<<<<

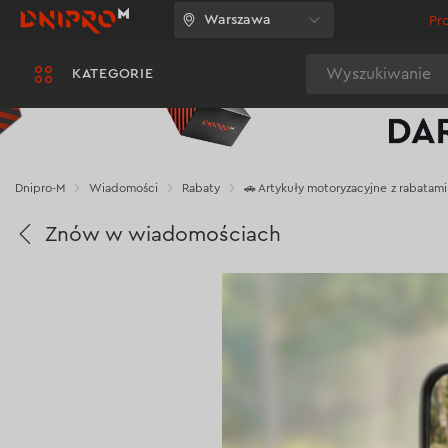
Warszawa
Pr
Wyszukiwanie
KATEGORIE
Dnipro-M
Wiadomości
Rabaty
🚗 Artykuły motoryzacyjne z rabatam
Znów w wiadomościach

>>>>

- **What you have to do**: Return every record exactly, without the pictures.

- **Problem solution**:
Warszawa
Pr
Wyszukiwanie
KATEGORIE
Dnipro-M
Wiadomości
Rabaty
🚗 Artykuły motoryzacyjne z rabatam
Znów w wiadomościach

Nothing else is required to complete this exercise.